That control was what Giles feared Tara would lose sooner or later. But she already knows what to avoid and control, her mother taught her well (as opposed to Willow in season6 who was all self-taught). Heck, she worries about it most of the time she uses magic.



Whatever happens, I'm glad at least Tara herself got rid of the Dark Magic calling out to her. Should give her some peace of mind, Lord knows she worries about lotsa other things already.



Grimmy

"You hurt Tara," Willow said too calmly. "The last one who tried that was a god.
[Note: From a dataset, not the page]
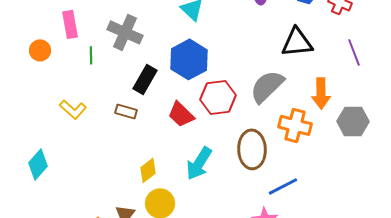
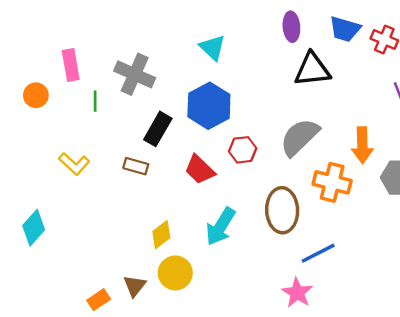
black triangle: (297, 42) -> (312, 70), moved
red hexagon: (218, 97) -> (243, 150), size x0.7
I made her regret it." -- Unexpected Consequences by Lisa of Nine

Grimlock72
 


Re: Part 100

Postby tiredsoul » Thu Nov 14, 2002 8:09 am

**scampering cheerfully into the thread**



Tra la la



**tripping unceremoniously**



Oops!



**looks around hoping no one saw her**



That was embarrassing.



Yep, I was slacking :) The hint may have worked, but in hindsight, I think she may have thought I turned down the heat for another reason …



Got quite the debate going on here on majick and Giles’ reaction to Tara’s using it. I love debates so I’m scampering in to join. I’m probably going to regret it, but it sure beats working this morning. Fair warning that this is a rambling and I’m not disagreeing with anyone.
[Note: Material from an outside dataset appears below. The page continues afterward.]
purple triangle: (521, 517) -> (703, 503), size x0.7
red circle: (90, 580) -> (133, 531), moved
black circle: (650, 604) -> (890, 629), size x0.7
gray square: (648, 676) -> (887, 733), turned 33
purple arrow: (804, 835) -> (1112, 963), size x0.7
The way I saw majick in “Sidestep” was how Tara saw it, or rather how you wrote Tara seeing it. When you have it put into your head that something is bad, such as dark majick, you do everything in your power to avoid it. Worse than that, as you try so hard to avoid it, the mere thought consumes you. The problem I saw was that I don’t think Tara really knew where the “line” between dark/light majick really was so she always saw the whispers and overuse use of majick as bad.



That said, I saw Giles reaction to Tara’s use just as he reacted to Willow in the buffyverse (as I already noted). Giles’ trip to the world of majick (via Eygon) was bad; therefore, he seems to think and see that any powerful majick is bad. Ergo, Tara’s use of it could be bad. Tara may have had her mother’s “training” as she did in the buffyverse but again, her life didn’t go on to Sunnydale to go to school. It went on to fight vampires everywhere she went. I could imagine what Willow’s life would have been like if she hadn’t met Buffy in S1. Would she have even looked at majick? Everyone we meet and everything that happens to us leads us on a different path.
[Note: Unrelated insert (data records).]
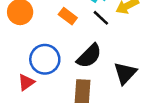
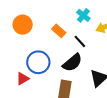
black line: (101, 18) -> (80, 41), moved

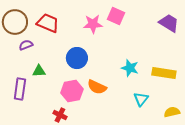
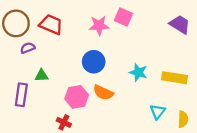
blue circle: (77, 58) -> (94, 62), moved
cyan triangle: (141, 99) -> (157, 112), moved
yellow semicircle: (172, 112) -> (183, 119), turned 105

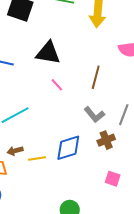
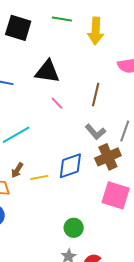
brown cross: (106, 140) -> (108, 157), size x1.4
brown arrow: (15, 151) -> (17, 170), turned -42
pink square: (113, 179) -> (116, 195), size x1.8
I guess what I’m trying to say here is that this is a story that is not based in the buffyverse, not the Tara we know and not the Giles we know. As a result, the actions and reactions of these characters may seem to parallel the ones we’re familiar with but ultimately they are not. Circumstances in life and death have led their personalities to be shaped in completely different ways than what we know.



It is difficult to read fan fiction sometimes because, as a reader, you have a tendency to either try to connect to the canon of the actual show or even bleed some events from other stories into the one you’re reading.



<>



Katharyn, on an overall note, I find two things rather amazing here. First, that this whole story is based on a mere glimpse that we saw in “The Wish.” Basically, you rewrote the first five seasons of the show in that world. That in itself is impressive. More impressive is how you took the same characters that we have known and loved and maintained their inner belief systems yet allowed the events of their lives to shape them a little (or in some case, a lot) differently. Second is how you wrote the majick in Sidestep. Having known that you haven’t seen the end of S6 and assuming that you haven’t heard anything regarding S7, I’m blown away that you took the route you did. It was so on target; I was shocked when I read part 100. Hence, I got thudded again [I’ll look into polyfilla].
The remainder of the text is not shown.